- My dad is retiring 10 years earlier than he expected, and it made me change my saving habits.
- I realized retirement doesn’t always happen when you expect, so I increased my savings.
- I also started looking into an HSA to save more for healthcare expenses later.
- Want to share your retirement story with Insider? We’re looking for retirees to profile. Send reporter Liz Knueven an email at lknueven@insider.com.
My dad didn’t expect to be leaving work in 2021 — he thought he had about 10 more years left. But, he decided to take a deal to retire 10 years earlier than expected.
He’s always extolled the merits of 401(k)s and IRAs to my brother and me, and encouraged each of us to open them up as soon as possible. Since he taught us, I had to think he’d be totally prepared for retirement, even though 10 years early is a lot of time. Which made me wonder: If I were to leave work 10 years earlier than expected, would I be ready? My answer was likely a no.
So, I made three straightforward changes to how I’m saving and investing for later.
1. I upped my 401(k) contribution
No one adjusts their 401(k) contribution more than I do, and I keep increasing it whenever I feel the nudge. While I do it at least once a year, I felt another nudge when my dad told us the news.
Since it’s hard to go wrong with saving more earlier, it felt like the right move. Retirement savings grow based on compound interest, where money saved earns money over time. Since I’m still relatively young, anything I invest now will have lots of time and potential to grow.
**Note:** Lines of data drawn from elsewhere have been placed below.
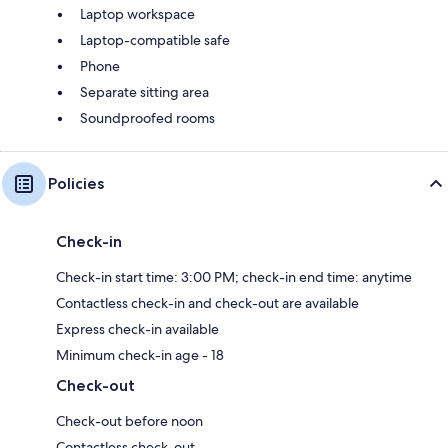
Laptop workspace
Laptop-compatible safe
Phone
Separate sitting area
Soundproofed rooms
Policies
Check-in
Check-in start time: 3:00 PM; check-in end time: anytime
Contactless check-in and check-out are available
Express check-in available
Minimum check-in age - 18
Check-out
Check-out before noon
Contactless check-out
I like to think that I have control over a lot of things in my life, but my dad’s sudden retirement was a good reminder that that’s not always the case. Increasing my contributions even by a small amount made me feel like I was taking a step in the right direction.
2. I’m looking into an HSA
My initial reaction to my dad retiring wasn’t, “What do you plan to do with your time?” After covering these topics as a reporter, it was, “What will you do about healthcare?”
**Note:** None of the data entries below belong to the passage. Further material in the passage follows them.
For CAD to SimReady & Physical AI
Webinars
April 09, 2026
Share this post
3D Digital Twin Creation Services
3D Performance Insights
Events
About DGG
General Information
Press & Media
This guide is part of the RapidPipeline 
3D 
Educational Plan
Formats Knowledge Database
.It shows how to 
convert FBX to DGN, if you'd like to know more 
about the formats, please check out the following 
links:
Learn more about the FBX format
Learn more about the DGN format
Healthcare expenses are one of the biggest costs retirees will face. For my dad, who’s retiring before he becomes eligible for Medicare at age 65, it’s even more tricky. Getting affordable healthcare in the years between retirement and Medicare age can be a huge expense. (My dad will have insurance from his job for a while, and then he’s prepared to pay for private insurance until Medicare kicks in.)
Not knowing what I’d do in this situation, I started looking into a Health Savings Account, or HSA. These accounts are a way to save more for medical expenses and healthcare costs both now and later on. The funds don’t expire and can be invested for the long-term. They’re tax-advantaged in three ways: Tax-free money goes in, grows tax-free, and withdrawals are tax-free.
3. I increased my IRA contributions, and automated the deposits
My dad’s retirement is forcing me to re-think my own goals and how I’ll get there.
In addition to increasing my 401(k) contribution, I realized I could do better with my IRA contributions. I wanted to be as consistent as possible, and contribute more. To do that, I modified my direct deposit to my IRA.
Instead of having one big chunk that comes out at the beginning or end of the month, I found that I’d be able to contribute more by putting in money weekly. That allowed me to increase what I’m saving overall.
While everyone’s retirement is different, I hope that I can prepare myself well enough for my own to be as smooth as my dad’s.